Après avoir obtenu une rupture conventionnelle, François Morin entreprend une formation auprès de la Fédération française des fromagers et le centre de formation des professionnels du lait. Une centaine d’heures à laquelle il ajoute une formation d’affinage, effectuant de nombreux stages. Il avoue que revenir « à l’école » à son âge n’a pas été facile et qu’il ressent parfois le complexe de l’imposteur. « J’ai toujours des doutes. Avant, j’étais un expert dans mon métier. Mais je n’ai aucun regret. On peut me reprocher d’être un imposteur, mais pas de ne pas avoir la volonté d’apprendre et m’améliorer. » Plusieurs mois de travaux et une surélévation plus tard, l’ancien cabinet de cardiologie a donc accouché de la fromagerie-crèmerie Pins et fromages.

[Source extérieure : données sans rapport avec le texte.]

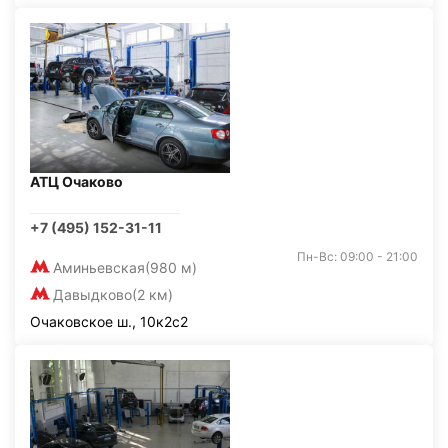
АТЦ Очаково
+7 (495) 152-31-11
Пн-Вс: 09:00 - 21:00
Аминьевская
(980 м)
Давыдково
(2 км)
Очаковское ш., 10к2с2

Du lait cru, du bio, du fermier

« Nous avons fait le choix de nous orienter vers des fromages au lait cru dont nous sommes des ardents défenseurs et si possible – et ça va souvent de pair — vers des fromages fermiers. Toutes les régions sont représentées. J’aime tous les fromages et nous essayons d’offrir une grande diversité. » Il privilégie autant qu’il le peut la proximité avec tous les éleveurs et producteurs à qui il voue le plus grand respect. « Ce sont eux qui font le métier le plus dur. Une salle d’affinage qui donne sur la rue, offrant au regard des passants des rangées de belles tommes dorées, jouxte la boutique et ses vitrines alléchantes. S’y côtoient les valeurs sûres que sont le Comté, le Vacherin Mont d’Or, en ce moment les fromages à raclette et ses chouchous à découvrir, comme le Soumaintrain de Bourgogne ou la Manigodine de Savoie. Dans un placard vitré, on trouve aussi des produits de crémerie, des yaourts et du lait en bouteilles venant notamment de la ferme de Castets qui travaille en bio.

« Les retours sont très encourageants. Nous avons reçu un très bel accueil. Les gens reviennent. Pour la plupart des Capbretonnais. La viabilité passait par là. Nous ne voulions pas faire une boutique touristique seulement consacrée aux fromages de la région, mais nous implanter comme fromager traditionnel. Pour les fêtes, nous avons eu une centaine de clients par jour et nous avons un gros flux les jours de marché. En homme de chiffres qu’il reste, il regardera si la courbe des résultats est conforme au business plan établi au moment de finaliser son projet. Le bouche-à-oreille fera le reste. Reste encore à améliorer la signalétique. Une artiste va peindre le logo sur le mur pignon à l’extérieur. Il n’y aura plus aucune raison pour ne pas céder à la tentation.